Case in point about him being everywhere; Baz Pitch is currently storming across the room, a face like thunder and his hair covered in glitter. He’s got dark hair, long for a bloke – down to his shoulders, so the pink glitter has gotten all over the shoulders of his jacket, too. I really hadn’t thought that mixing glitter with craft glue and emptying it into his shampoo bottle would work this well, but I don’t have too much time to feel smug, because Baz is probably going to kill me, first.

Notes:

(See the end of the work for notes.)

Chapter 1

Summary:

"(Wrong. I do have to be a dick. We all have our defence mechanisms. Some people have emotional stability, I have endless wit and vicious sarcasm. Bite me.)"

Chapter Text

SIMON

It isn’t my fault.

Really. I didn’t start it. Well, okay – maybe I did start it, when I switched Baz’s sugar for salt and watched him put three spoons of it into his coffee, a week into the first month of term. But it wasn’t like it was unprovoked, or anything. I’m usually friendly with pretty much everyone – but. Well. Baz Pitch is the biggest asshole I’ve ever met, and he entirely deserved it. (Also, it had been hilariously satisfying, watching him choking and spitting his coffee out.)

Baz, apparently, had not thought so.

When he’d turned to me, where I was half-hiding behind Penny and trying (but mostly failing) to hide my laughter, I’d actually thought he might try to strangle me right there and then. Or decked me in the jaw, at the very least, because he’d looked positively murderous. He hadn’t, though, just pointed a long finger at me and said, ‘you better watch your fucking back, Snow’, and stormed out. (He only ever calls me by my last name, like he’s some sort of fucking move villain).

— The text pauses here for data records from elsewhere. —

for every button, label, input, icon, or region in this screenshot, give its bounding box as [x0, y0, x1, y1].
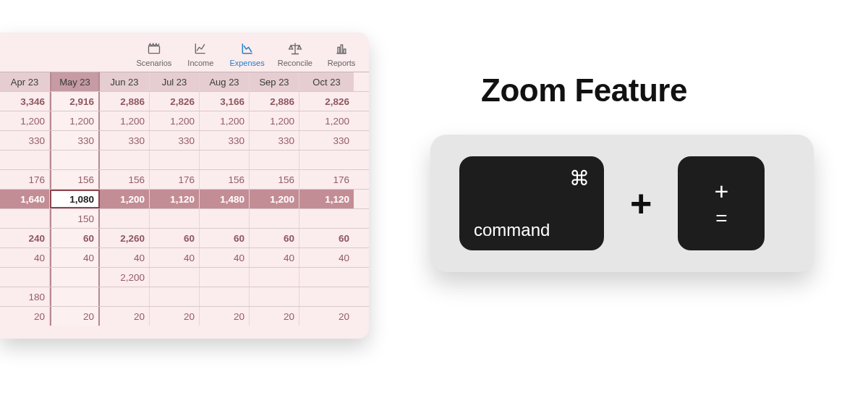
- cell[interactable]: [150, 268, 200, 287]
- cell[interactable]: 2,886: [250, 92, 299, 111]
- cell[interactable]: 1,200: [250, 190, 299, 208]
- cell[interactable]: [100, 287, 150, 306]
- cell[interactable]: [250, 209, 299, 228]
- cell[interactable]: 176: [0, 170, 50, 189]
- cell[interactable]: 20: [0, 307, 50, 326]
- column-header[interactable]: Jun 23: [100, 72, 150, 91]
- cell[interactable]: [250, 287, 299, 306]
- cell[interactable]: [50, 268, 100, 287]
- cell[interactable]: 150: [50, 209, 100, 228]
- cell[interactable]: 330: [250, 131, 299, 150]
- cell[interactable]: 1,480: [200, 190, 250, 208]
- cell[interactable]: 40: [250, 248, 299, 267]
- cell[interactable]: 60: [200, 229, 250, 247]
- cell[interactable]: 330: [100, 131, 150, 150]
- cell[interactable]: 2,826: [150, 92, 200, 111]
- tab-scenarios[interactable]: Scenarios: [136, 41, 171, 67]
- cell[interactable]: 2,260: [100, 229, 150, 247]
- cell[interactable]: 20: [50, 307, 100, 326]
- cell[interactable]: 156: [250, 170, 299, 189]
- cell[interactable]: [0, 268, 50, 287]
- cell[interactable]: 176: [150, 170, 200, 189]
- cell[interactable]: 240: [0, 229, 50, 247]
- cell[interactable]: 1,200: [100, 111, 150, 130]
- cell[interactable]: 156: [200, 170, 250, 189]
- cell[interactable]: 1,120: [299, 190, 354, 208]
- cell[interactable]: 330: [150, 131, 200, 150]
- cell[interactable]: 40: [150, 248, 200, 267]
- cell[interactable]: 1,640: [0, 190, 50, 208]
- tab-income[interactable]: Income: [184, 41, 216, 67]
- cell[interactable]: 180: [0, 287, 50, 306]
- data-grid[interactable]: Apr 23May 23Jun 23Jul 23Aug 23Sep 23Oct …: [0, 72, 369, 326]
- cell[interactable]: 1,080: [50, 190, 100, 208]
- cell[interactable]: 330: [0, 131, 50, 150]
- cell[interactable]: 1,200: [100, 190, 150, 208]
- cell[interactable]: 60: [250, 229, 299, 247]
- cell[interactable]: 60: [50, 229, 100, 247]
- tab-reconcile[interactable]: Reconcile: [278, 41, 312, 67]
- cell[interactable]: [299, 209, 354, 228]
- cell[interactable]: 1,200: [0, 111, 50, 130]
- cell[interactable]: 20: [200, 307, 250, 326]
- cell[interactable]: [150, 151, 200, 169]
- cell[interactable]: 40: [100, 248, 150, 267]
- cell[interactable]: 2,200: [100, 268, 150, 287]
- cell[interactable]: [200, 287, 250, 306]
- cell[interactable]: 40: [200, 248, 250, 267]
- cell[interactable]: [200, 268, 250, 287]
- header-row: Apr 23May 23Jun 23Jul 23Aug 23Sep 23Oct …: [0, 72, 369, 91]
- column-header[interactable]: Apr 23: [0, 72, 50, 91]
- cell[interactable]: [299, 287, 354, 306]
- cell[interactable]: [50, 287, 100, 306]
- tab-reports[interactable]: Reports: [326, 41, 357, 67]
- cell[interactable]: 3,346: [0, 92, 50, 111]
- cell[interactable]: 1,200: [299, 111, 354, 130]
- cell[interactable]: 20: [299, 307, 354, 326]
- cell[interactable]: [0, 209, 50, 228]
- cell[interactable]: 156: [50, 170, 100, 189]
- cell[interactable]: 1,200: [200, 111, 250, 130]
- cell[interactable]: 20: [250, 307, 299, 326]
- cell[interactable]: 330: [200, 131, 250, 150]
- cell[interactable]: [150, 287, 200, 306]
- cell[interactable]: [200, 151, 250, 169]
- cell[interactable]: 176: [299, 170, 354, 189]
- cell[interactable]: 60: [299, 229, 354, 247]
- cell[interactable]: 20: [100, 307, 150, 326]
- column-header[interactable]: Jul 23: [150, 72, 200, 91]
- cell[interactable]: 1,120: [150, 190, 200, 208]
- cell[interactable]: 40: [50, 248, 100, 267]
- cell[interactable]: 2,826: [299, 92, 354, 111]
- cell[interactable]: 3,166: [200, 92, 250, 111]
- cell[interactable]: 156: [100, 170, 150, 189]
- cell[interactable]: 1,200: [250, 111, 299, 130]
- cell[interactable]: [250, 151, 299, 169]
- cell[interactable]: 1,200: [150, 111, 200, 130]
- column-header[interactable]: Oct 23: [299, 72, 354, 91]
- tab-expenses[interactable]: Expenses: [229, 41, 264, 67]
- tab-label: Reconcile: [278, 59, 312, 67]
- cell[interactable]: [100, 151, 150, 169]
- cell[interactable]: 2,916: [50, 92, 100, 111]
- cell[interactable]: 2,886: [100, 92, 150, 111]
- column-header[interactable]: Sep 23: [250, 72, 299, 91]
- cell[interactable]: [299, 268, 354, 287]
- cell[interactable]: 330: [50, 131, 100, 150]
- cell[interactable]: [100, 209, 150, 228]
- cell[interactable]: 60: [150, 229, 200, 247]
- cell[interactable]: [299, 151, 354, 169]
- cell[interactable]: [200, 209, 250, 228]
- cell[interactable]: 20: [150, 307, 200, 326]
- cell[interactable]: [50, 151, 100, 169]
- cell[interactable]: [250, 268, 299, 287]
- cell[interactable]: [0, 151, 50, 169]
- column-header[interactable]: May 23: [50, 72, 100, 91]
- cell[interactable]: 330: [299, 131, 354, 150]
- cell[interactable]: 1,200: [50, 111, 100, 130]
- cell[interactable]: 40: [0, 248, 50, 267]
- cell[interactable]: [150, 209, 200, 228]
- cell[interactable]: 40: [299, 248, 354, 267]
- table-row: 240602,26060606060: [0, 228, 369, 247]
- column-header[interactable]: Aug 23: [200, 72, 250, 91]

I hadn’t really taken his threat seriously, really. Baz was a grade-a asshole, but he mostly seemed too posh and bored and indifferent to do anything about it – and he definitely didn’t seem like he would stoop to my level and retaliate with a prank. I honestly didn’t think he would. That was, until I came back from a lecture two days later and found every single thing in my room zip-tied together. Everything. Clothes zip-tied to hangars, drawers zip-tied shut – and my only pair of scissors hanging from the door handle, zip-tied closed. And then there was Baz, leaning in his own doorway and genuinely fucking cackling. I don’t think I’ve ever seen him so happy. I’m almost certain that’s the most emotion he’s ever shown before. (It had taken me all night to cut everything back open with a borrowed pocket-knife, and I still have no idea how Baz managed to break into my locked room.)

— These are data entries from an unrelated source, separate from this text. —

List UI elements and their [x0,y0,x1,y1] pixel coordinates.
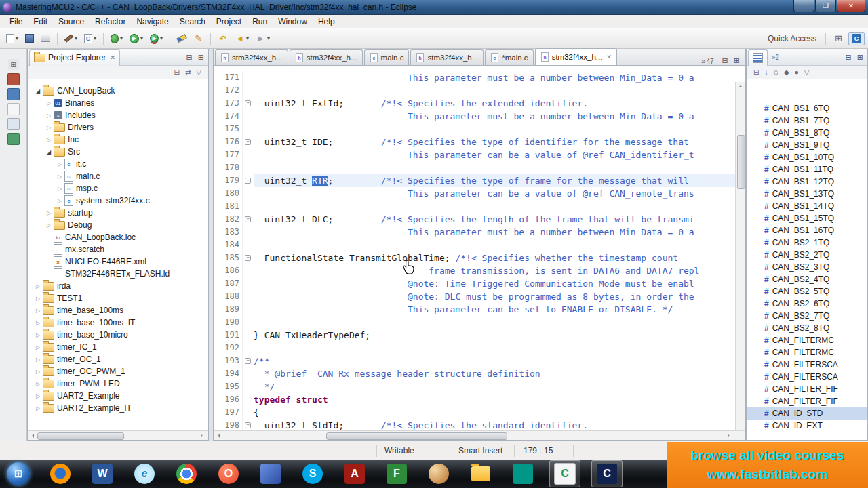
taskbar-ie-icon[interactable]: e [129,460,160,487]
tree-arrow-icon[interactable]: ▷ [55,174,64,180]
taskbar-app-blue-icon[interactable] [255,460,286,487]
open-perspective-button[interactable]: ⊞ [830,31,847,45]
code-line-171[interactable]: 171 This parameter must be a number betw… [214,71,745,84]
tree-item-timer-oc-pwm-1[interactable]: ▷timer_OC_PWM_1 [28,365,208,378]
code-line-191[interactable]: 191} CAN_TxHeaderTypeDef; [214,329,745,342]
view-menu-icon[interactable]: ▽ [802,68,812,77]
scrollbar-thumb[interactable] [326,432,507,440]
sort-icon[interactable]: ↓ [762,68,770,77]
code-line-175[interactable]: 175 [214,123,745,136]
code-line-173[interactable]: 173− uint32_t ExtId; /*!< Specifies the … [214,97,745,110]
tree-arrow-icon[interactable]: ▷ [33,381,43,387]
maximize-view-icon[interactable]: ⊞ [854,53,866,62]
restore-views-button[interactable]: ⊞ [5,57,22,72]
code-line-187[interactable]: 187 @note: Time Triggered Communication … [214,277,745,290]
editor-tab-stm32f4xx-h-0[interactable]: stm32f4xx_h... [215,49,288,65]
tree-item-drivers[interactable]: ▷Drivers [28,121,208,134]
search-button[interactable] [174,34,189,43]
menu-file[interactable]: File [4,16,28,28]
code-line-185[interactable]: 185− FunctionalState TransmitGlobalTime;… [214,251,745,264]
tree-item-main-c[interactable]: ▷main.c [28,170,208,182]
code-line-178[interactable]: 178 [214,161,745,174]
tree-arrow-icon[interactable]: ◢ [44,149,54,155]
tree-arrow-icon[interactable]: ▷ [44,137,54,143]
tree-arrow-icon[interactable]: ▷ [44,113,54,119]
minimized-view-button-1[interactable] [5,72,22,87]
code-line-176[interactable]: 176− uint32_t IDE; /*!< Specifies the ty… [214,136,745,148]
outline-item-can-bs1-6tq-0[interactable]: #CAN_BS1_6TQ [747,102,867,115]
tree-item-inc[interactable]: ▷Inc [28,134,208,146]
outline-item-can-filtersca-22[interactable]: #CAN_FILTERSCA [747,371,867,383]
code-editor[interactable]: 171 This parameter must be a number betw… [214,66,745,432]
link-editor-icon[interactable]: ⇄ [182,68,193,77]
tree-item-uart2-example-it[interactable]: ▷UART2_Example_IT [28,402,208,414]
editor-tab-main-c-2[interactable]: main.c [364,49,410,65]
outline-item-can-filter-fif-23[interactable]: #CAN_FILTER_FIF [747,383,867,395]
fold-marker-icon[interactable]: − [245,216,251,222]
hide-fields-icon[interactable]: ◇ [770,68,781,77]
outline-item-can-bs2-7tq-17[interactable]: #CAN_BS2_7TQ [747,310,867,322]
tree-item-test1[interactable]: ▷TEST1 [28,292,208,304]
hide-non-public-icon[interactable]: ● [792,68,802,77]
tree-item-startup[interactable]: ▷startup [28,207,208,219]
cpp-perspective-button[interactable]: C [848,32,865,45]
maximize-view-icon[interactable]: ⊞ [195,53,207,62]
fold-marker-icon[interactable]: − [245,358,251,364]
tree-item-binaries[interactable]: ▷01Binaries [28,97,208,109]
project-explorer-tab[interactable]: Project Explorer ✕ [29,49,120,66]
tree-arrow-icon[interactable]: ▷ [55,198,64,204]
tree-arrow-icon[interactable]: ▷ [44,210,54,216]
menu-source[interactable]: Source [53,16,90,28]
mark-occurrences-button[interactable]: ✎ [191,31,206,45]
tree-arrow-icon[interactable]: ▷ [33,320,43,326]
editor-list-button[interactable]: »47 [701,57,713,65]
outline-item-can-bs1-12tq-6[interactable]: #CAN_BS1_12TQ [747,176,867,188]
close-view-icon[interactable]: ✕ [110,54,115,61]
outline-item-can-bs1-9tq-3[interactable]: #CAN_BS1_9TQ [747,139,867,151]
tree-item-uart2-example[interactable]: ▷UART2_Example [28,390,208,402]
code-line-180[interactable]: 180 This parameter can be a value of @re… [214,187,745,200]
outline-item-can-bs2-1tq-11[interactable]: #CAN_BS2_1TQ [747,237,867,249]
taskbar-skype-icon[interactable]: S [297,460,328,487]
outline-item-can-bs1-15tq-9[interactable]: #CAN_BS1_15TQ [747,212,867,224]
tree-arrow-icon[interactable]: ▷ [44,100,54,106]
code-viewport[interactable]: 171 This parameter must be a number betw… [214,66,745,432]
taskbar-chrome-icon[interactable] [171,460,202,487]
outline-item-can-filtermc-19[interactable]: #CAN_FILTERMC [747,334,867,346]
tree-arrow-icon[interactable]: ▷ [55,161,64,167]
minimized-view-button-3[interactable] [5,102,22,117]
save-button[interactable] [22,32,37,45]
view-overflow-button[interactable]: »2 [772,54,779,61]
outline-item-can-bs1-11tq-5[interactable]: #CAN_BS1_11TQ [747,163,867,176]
code-line-172[interactable]: 172 [214,84,745,97]
tree-arrow-icon[interactable]: ▷ [33,344,43,350]
new-wizard-button[interactable]: ▾ [3,32,21,45]
menu-window[interactable]: Window [273,16,313,28]
run-button[interactable]: ▶▾ [127,32,146,45]
start-button[interactable]: ⊞ [3,460,34,487]
menu-run[interactable]: Run [247,16,273,28]
code-line-184[interactable]: 184 [214,239,745,251]
code-line-188[interactable]: 188 @note: DLC must be programmed as 8 b… [214,290,745,303]
code-line-190[interactable]: 190 [214,316,745,329]
maximize-editor-icon[interactable]: ⊞ [731,56,743,65]
code-line-181[interactable]: 181 [214,200,745,213]
scroll-right-icon[interactable] [728,432,734,439]
outline-item-can-filter-fif-24[interactable]: #CAN_FILTER_FIF [747,395,867,407]
taskbar-eclipse-cpp-icon[interactable]: C [549,460,580,487]
tree-item-includes[interactable]: ▷≡Includes [28,109,208,121]
scroll-right-icon[interactable] [201,432,208,439]
menu-navigate[interactable]: Navigate [131,16,174,28]
tree-arrow-icon[interactable]: ◢ [33,88,43,94]
code-line-174[interactable]: 174 This parameter must be a number betw… [214,110,745,123]
outline-item-can-bs1-16tq-10[interactable]: #CAN_BS1_16TQ [747,224,867,237]
outline-item-can-bs2-4tq-14[interactable]: #CAN_BS2_4TQ [747,273,867,285]
editor-tab-stm32f4xx-h-1[interactable]: stm32f4xx_h... [290,49,363,65]
collapse-all-icon[interactable]: ⊟ [751,68,762,77]
taskbar-firefox-icon[interactable] [45,460,76,487]
close-window-button[interactable]: ✕ [837,0,865,12]
tree-item-can-loopback-ioc[interactable]: CAN_LoopBack.ioc [28,231,208,243]
build-button[interactable]: ▾ [62,33,80,43]
minimized-view-button-5[interactable] [5,131,22,146]
new-c-file-button[interactable]: C▾ [81,32,99,45]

Of course, I had taken this as an act of war.

Penny thinks that I need to learn not to react so much to people. To Baz, especially. I can’t help it – growing up in a care home, you can’t show weakness. If someone fucks with you, you fuck with them right back, and you make sure to fuck with them worse. Because if you don’t, you become a target. It’s like fight or flight, except my brain is hardwired to skip straight to fight. Or to piss Baz off as much as possible, in this case, because I may still be a little bit of a thug, sometimes, but I’m not risking losing my place at Watford by starting a fistfight, no matter how much of a dick Baz Pitch might be. (I’m sort of waiting for him to start the fight, actually, so I can break his nose and then claim self-defence.)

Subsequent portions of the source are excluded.